Vincent: Auf der anderen Seite gibt es auch attraktive Lernplattformen, wie »ALFONS« vom Westermann Verlag. In den Fächern Deutsch, Mathematik und Englisch können tausende von Aufgaben individuell zugewiesen werden, sodass die Schülerinnen und Schüler spielend dort abgeholt werden können, wo sie fachlich stehen. Ich nutze auch gerne »Quizlet« im Unterricht, um die Lernsets, die ich den Kindern als Lernaufgabe mitgegeben habe, spielerisch und kooperativ in Teams zu überprüfen. Durch solche Apps entwickeln die Kinder einen Ehrgeiz im Lernen, der durch ein normales Vokabelheft nicht gegeben ist. Ob man nun die 10.8 Sekunden seines besten Freundes im »Zuordnen« knackt oder beim Testen eine Quote von 100 Prozent erreicht – da bieten sich plötzlich viel mehr Möglichkeiten, dieselben Inhalte zu wiederholen.
Matthias: Welche digitalen Perspektiven sind für dich attraktiv und was möchtest du gerne noch umsetzen?

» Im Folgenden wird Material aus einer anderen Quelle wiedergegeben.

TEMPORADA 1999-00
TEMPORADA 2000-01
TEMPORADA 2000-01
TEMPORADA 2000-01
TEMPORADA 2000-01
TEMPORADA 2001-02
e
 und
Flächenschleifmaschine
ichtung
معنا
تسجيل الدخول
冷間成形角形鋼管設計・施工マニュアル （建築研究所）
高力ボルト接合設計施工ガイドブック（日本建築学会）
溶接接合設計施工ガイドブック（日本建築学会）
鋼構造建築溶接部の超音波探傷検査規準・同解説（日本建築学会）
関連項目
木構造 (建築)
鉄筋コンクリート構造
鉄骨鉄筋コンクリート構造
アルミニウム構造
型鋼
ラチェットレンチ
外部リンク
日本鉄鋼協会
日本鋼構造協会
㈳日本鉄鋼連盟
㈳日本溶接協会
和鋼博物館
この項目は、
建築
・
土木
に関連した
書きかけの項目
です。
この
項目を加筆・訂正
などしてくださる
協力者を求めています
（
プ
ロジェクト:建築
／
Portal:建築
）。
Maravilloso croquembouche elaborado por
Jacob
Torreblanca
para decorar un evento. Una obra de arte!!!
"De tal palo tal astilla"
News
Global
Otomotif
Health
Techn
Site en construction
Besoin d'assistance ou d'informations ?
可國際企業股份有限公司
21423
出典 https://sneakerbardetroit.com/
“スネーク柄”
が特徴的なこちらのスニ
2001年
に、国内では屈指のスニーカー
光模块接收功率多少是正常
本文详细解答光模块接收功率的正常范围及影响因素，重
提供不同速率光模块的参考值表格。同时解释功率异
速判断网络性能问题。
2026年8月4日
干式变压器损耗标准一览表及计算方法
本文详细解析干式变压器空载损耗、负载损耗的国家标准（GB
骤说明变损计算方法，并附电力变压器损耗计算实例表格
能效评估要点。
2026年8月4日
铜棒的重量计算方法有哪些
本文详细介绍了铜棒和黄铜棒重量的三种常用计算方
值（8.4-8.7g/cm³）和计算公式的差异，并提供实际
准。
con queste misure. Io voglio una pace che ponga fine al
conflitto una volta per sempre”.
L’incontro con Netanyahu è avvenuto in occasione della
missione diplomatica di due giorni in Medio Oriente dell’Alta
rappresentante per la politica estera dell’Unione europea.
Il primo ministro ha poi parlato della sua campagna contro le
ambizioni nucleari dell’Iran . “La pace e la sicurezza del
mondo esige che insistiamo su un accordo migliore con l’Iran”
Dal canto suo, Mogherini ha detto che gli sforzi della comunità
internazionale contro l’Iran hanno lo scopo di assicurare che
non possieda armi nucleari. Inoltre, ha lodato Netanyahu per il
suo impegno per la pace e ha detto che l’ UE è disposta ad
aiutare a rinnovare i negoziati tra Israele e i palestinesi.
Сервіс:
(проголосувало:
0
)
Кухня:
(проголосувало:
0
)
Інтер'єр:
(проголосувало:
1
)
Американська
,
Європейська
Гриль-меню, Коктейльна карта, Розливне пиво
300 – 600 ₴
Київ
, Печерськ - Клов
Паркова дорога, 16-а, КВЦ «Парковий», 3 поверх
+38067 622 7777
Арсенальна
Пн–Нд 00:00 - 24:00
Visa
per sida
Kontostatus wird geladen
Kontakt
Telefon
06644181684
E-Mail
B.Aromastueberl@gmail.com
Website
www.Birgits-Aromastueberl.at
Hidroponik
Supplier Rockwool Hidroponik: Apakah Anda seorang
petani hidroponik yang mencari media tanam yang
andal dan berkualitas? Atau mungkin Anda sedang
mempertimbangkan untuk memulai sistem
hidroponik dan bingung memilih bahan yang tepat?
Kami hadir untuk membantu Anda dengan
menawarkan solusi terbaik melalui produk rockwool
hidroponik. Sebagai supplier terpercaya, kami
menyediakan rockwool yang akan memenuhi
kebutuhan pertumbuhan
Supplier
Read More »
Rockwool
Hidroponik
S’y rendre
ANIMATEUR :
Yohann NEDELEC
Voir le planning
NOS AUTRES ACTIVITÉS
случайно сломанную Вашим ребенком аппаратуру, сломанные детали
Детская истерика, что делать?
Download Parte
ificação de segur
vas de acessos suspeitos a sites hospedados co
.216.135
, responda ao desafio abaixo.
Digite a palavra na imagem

Vincent: Mir gefällt das Format »Digitales Lernnetzwerk« besonders gut, weil die Kinder hier untereinander wunderbar kommunizieren können und das Lernen für die gesamte Lerngruppe transparent und motivierend dargestellt wird. Auch soziale Themen wie Streit und Versöhnung oder Cybermobbing können dabei exemplarisch aufgearbeitet und begleitet werden. Hier gibt es jedoch Datenschutzthemen, die vor der konkreten Nutzung noch geklärt werden müssten. Ich persönlich freue mich darauf, die modernen digitalen Chancen und Möglichkeiten mit unserem Team weiter zu entwickeln.